El polvo del suelo sobre el que se asienta Tanuf se levanta en ráfagas y cubre nuestros zapatos, se pega con decisión en nuestra ropa y se aloja en los orificios nasales, aumentando la sensación de resequedad del ambiente |
Dejamos Nizwa, un turístico pueblo omaní, y nos disponemos a recorrer los alrededores. El paisaje es árido, rocoso, el aire seco y cargado de arena. La tarde está soleada y la desolación de la carretera nos extraña: ni un solo camión cargado de camellos, menos otro jeep de turistas.
La guía le dedica sólo unas pocas páginas a Omán: se habla del mercado de artesanía omaní en Nizwa, de las montañas de Salalah, de Muscat, de sus mezquitas y fortalezas, de la altura intimidante de Jebel Shams y de restaurantes y hoteles.
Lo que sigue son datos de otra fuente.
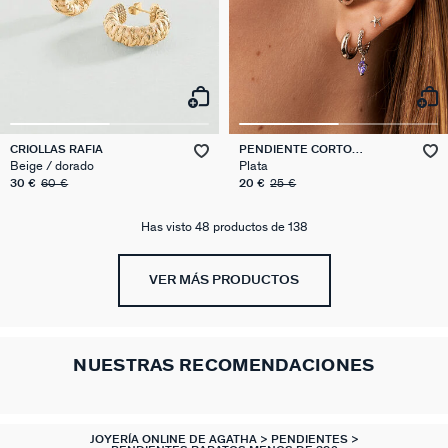
CRIOLLAS RAFIA
PENDIENTE CORTO
INDIVIDUAL ESTRELLA DE
Beige / dorado
Plata
MAR MIX & MATCH
30 €
60 €
20 €
25 €
Has visto 48 productos de 138
VER MÁS PRODUCTOS
NUESTRAS RECOMENDACIONES
JOYERÍA ONLINE DE AGATHA
PENDIENTES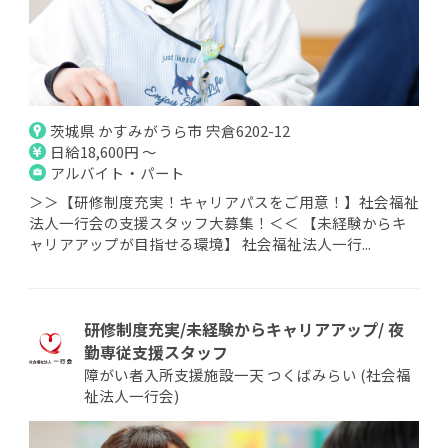
茨城県 かすみがうら市 宍倉6202-12
日給18,600円 ～
アルバイト・パート
＞＞【研修制度充実！キャリアパスをご用意！】社会福祉
法人一行会の支援スタッフ大募集！＜＜ 【未経験からキ
ャリアアップが目指せる環境】 社会福祉法人一行...
研修制度充実/未経験からキャリアアップ/ 夜
勤専従支援スタッフ
障がい者入所支援施設一天 つくばみらい (社会福
祉法人一行会)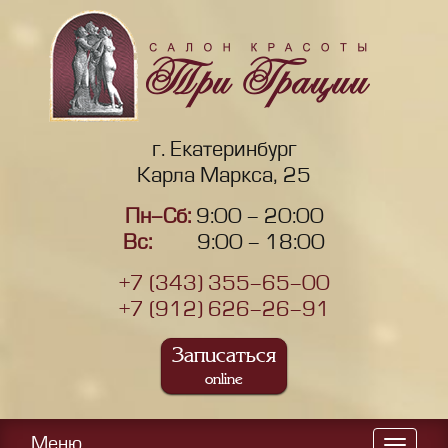
г. Екатеринбург
Карла Маркса, 25
Пн-Сб:
9:00 - 20:00
Вс:
9:00 - 18:00
+7 (343) 355-65-00
+7 (912) 626-26-91
Записаться
online
Меню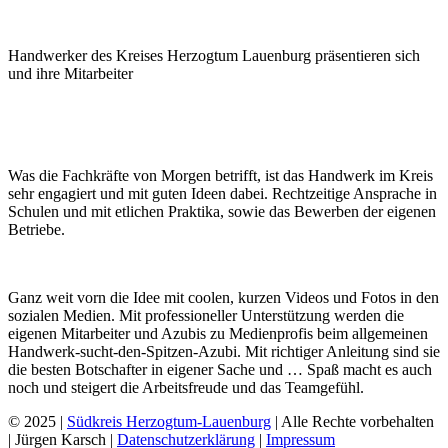
Handwerker des Kreises Herzogtum Lauenburg präsentieren sich
und ihre Mitarbeiter
Was die Fachkräfte von Morgen betrifft, ist das Handwerk im Kreis
sehr engagiert und mit guten Ideen dabei. Rechtzeitige Ansprache in
Schulen und mit etlichen Praktika, sowie das Bewerben der eigenen
Betriebe.
Ganz weit vorn die Idee mit coolen, kurzen Videos und Fotos in den
sozialen Medien. Mit professioneller Unterstützung werden die
eigenen Mitarbeiter und Azubis zu Medienprofis beim allgemeinen
Handwerk-sucht-den-Spitzen-Azubi. Mit richtiger Anleitung sind sie
die besten Botschafter in eigener Sache und … Spaß macht es auch
noch und steigert die Arbeitsfreude und das Teamgefühl.
© 2025 |
Südkreis Herzogtum-Lauenburg
| Alle Rechte vorbehalten
| Jürgen Karsch |
Datenschutzerklärung
|
Impressum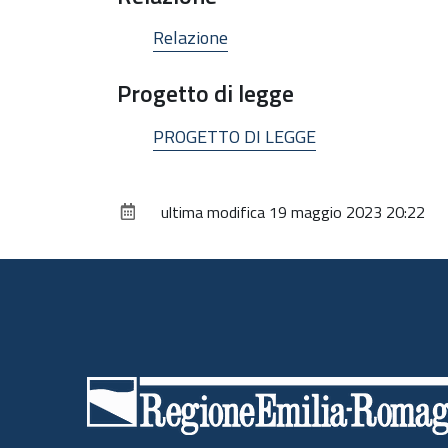
Relazione
Progetto di legge
PROGETTO DI LEGGE
ultima modifica
19 maggio 2023 20:22
Piè
di
pagina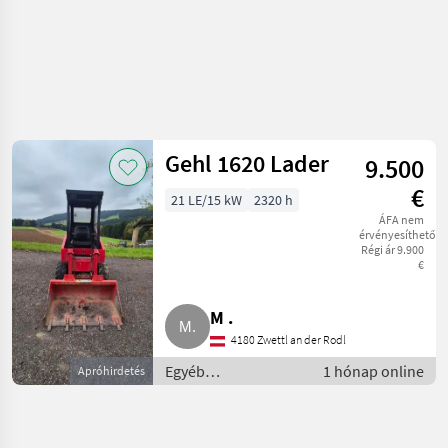
Gehl 1620 Lader
9.500
€
21 LE/15 kW
2320 h
ÁFA nem
érvényesíthető
Régi ár 9.900
€
M .
4180 Zwettl an der Rodl
Egyéb
1 hónap online
Apróhirdetés
mezőgazdasági
erőgépek /
Majorsági rakodó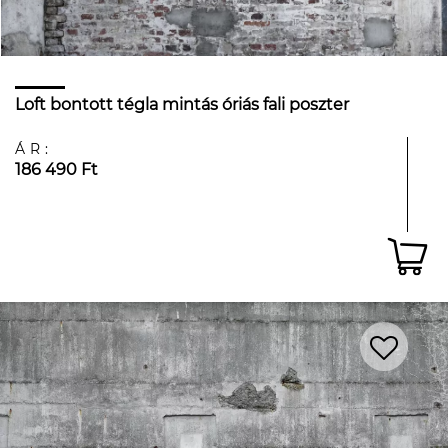
Loft bontott tégla mintás óriás fali poszter
ÁR:
186 490 Ft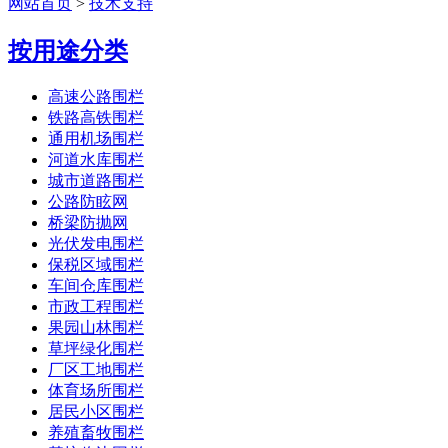
网站首页
>
技术支持
按用途分类
高速公路围栏
铁路高铁围栏
通用机场围栏
河道水库围栏
城市道路围栏
公路防眩网
桥梁防抛网
光伏发电围栏
保税区域围栏
车间仓库围栏
市政工程围栏
果园山林围栏
草坪绿化围栏
厂区工地围栏
体育场所围栏
居民小区围栏
养殖畜牧围栏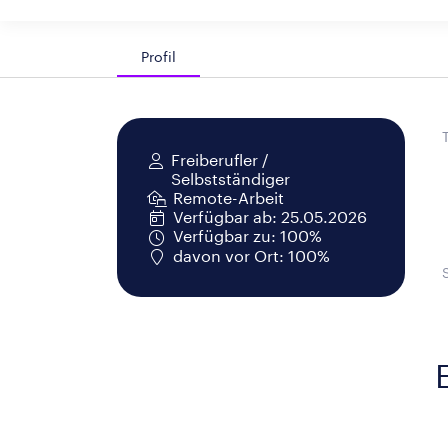
Profil
Freiberufler /
Selbstständiger
Remote-Arbeit
Verfügbar ab: 25.05.2026
Verfügbar zu: 100%
davon vor Ort: 100%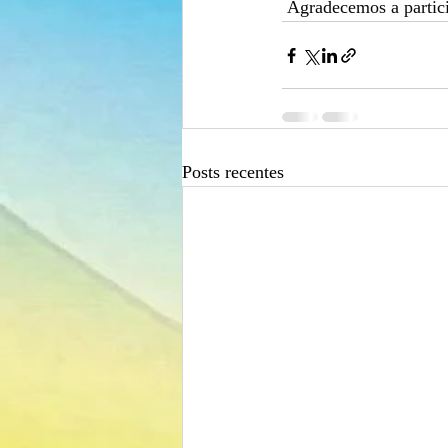
 Agradecemos a partic
Posts recentes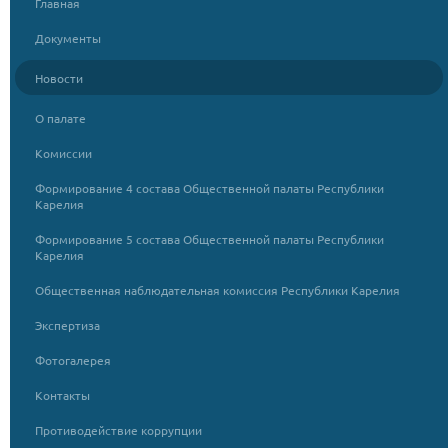
Главная
Документы
Новости
О палате
Комиссии
Формирование 4 состава Общественной палаты Республики
Карелия
Формирование 5 состава Общественной палаты Республики
Карелия
Общественная наблюдательная комиссия Республики Карелия
Экспертиза
Фотогалерея
Контакты
Противодействие коррупции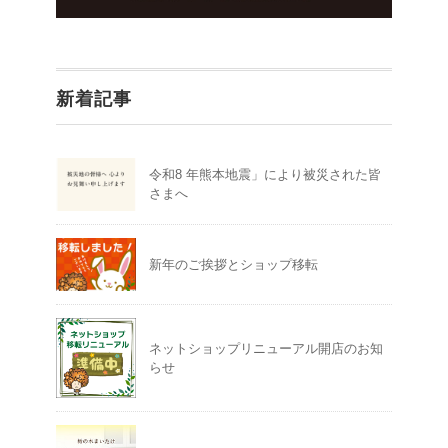
新着記事
令和8 年熊本地震」により被災された皆
さまへ
新年のご挨拶とショップ移転
ネットショップリニューアル開店のお知
らせ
En corto, la guía no ayuda mucho, pues no menciona en lo absoluto el lugar al que arribamos luego de conducir unos 20 kilómetros sin rumbo fijo.
El único letrero que avanzamos a divisar un poco antes de toparnos con esta sorpresa, era de un azul pálido, de bordes oxidados y de letras que amenazan con desaparecer: decía "Tanuf" y su insignificancia nos hizo pensar que se trataría de otro pueblito de veinte casas situado en medio de las rocas, sobresaliendo con sus palmeras datileras y dejándonos ver al paso a unos pocos habitantes envueltos en trajes islamitas de colores fuertes como el rojo, cardenillo, azul eléctrico, con gusto a tradición local.
De repente, estamos ya en Tanuf y otro letrero, incluso más pequeño y derruido que el anterior, señala hacia un pueblo en ruinas: unas cuantas manzanas de casas de barro que no acaban de caerse porque sus paredes se sostienen gracias a los buenos puntales de la arquitectura árabe tradicional. Al bajarnos del jeep, ya con el motor apagado, reparamos en un silencio sepulcral. El polvo del suelo sobre el que se asienta Tanuf se levanta en ráfagas y cubre nuestros zapatos, se pega con decisión en nuestra ropa y se aloja en los orificios nasales, aumentando la sensación de resequedad del ambiente.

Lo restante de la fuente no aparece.